2. The baseline of Sonnet 4.5 (the obvious choice for when they have GPU busy for the next training) should be established to see Opus at some point goes Sonnet level. This was not done but likely we would see a much sharp decline in certain days / periods. The graph would look like dominated by a "square wave" shape.
3. There are much better explanations for this oscillation: A) They have multiple checkpoints and are A/B testing, CC asks you feedbacks about the session. B) Claude Code itself gets updated, as the exact tools version the agent can use change. In part it is the natural variability due to the token sampling that makes runs not equivalent (sometimes it makes suboptimal decisions compared to T=0) other than not deterministic, but this is the price to pay to have some variability.
I too suspect the A/B testing is the prime suspect: context window limits, system prompts, MAYBE some other questionable things that should be disclosed.
Either way, if true, given the cost I wish I could opt-out or it were more transparent.

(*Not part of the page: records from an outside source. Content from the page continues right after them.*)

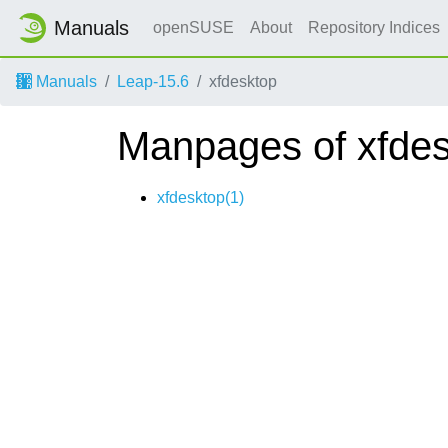
Manuals
openSUSE
About
Repository Indices
Manuals
Leap-15.6
xfdesktop
Manpages of xfde
xfdesktop(1)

Put out variants you can select and see which one people flock to. I and many others would probably test constantly and provide detailed feedback.
All speculation though
4. The graph starts January 8.
Why January 8? Was that an outlier high point?

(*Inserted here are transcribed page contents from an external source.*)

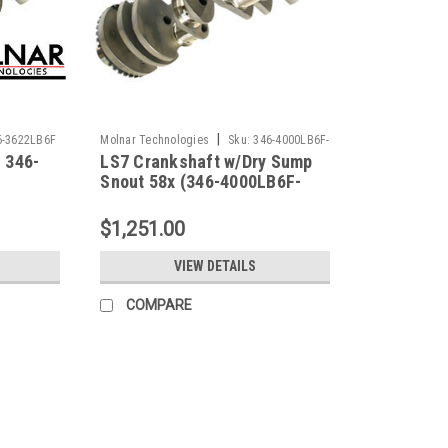
|
6-3622LB6F
Molnar Technologies
Sku:
346-4000LB6F-
 346-
LS7 Crankshaft w/Dry Sump
LS7
Snout 58x (346-4000LB6F-
LS7)
$1,251.00
VIEW DETAILS
COMPARE
|
Molnar Technologies
Sku:
346-3622LB6F
Chevy LS Crankshafts 346-362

IIRC, Opus 4.5 was released late november.
It would be very easy for them to switch the various (compute) cost vs performance knobs down depending on load to maintain a certain latency; you would see oscillations like this, especially if the benchmark is not always run exactly at the same time every day.
& it would be easy for them to start with a very costly inference setup for a marketing / reputation boost, and slowly turn the knobs down (smaller model, more quantized model, less thinking time, fewer MoE experts, etc)
> 1. The percentage drop is too low and oscillating, it goes up and down.
How do you define “too low”, they make sure to communicate about the statistical significance of their measurements, what's the point if people can just claim it's “too low” based on personal vibes…
I believe the science, but I've been using it daily and it's been getting worse, noticeably.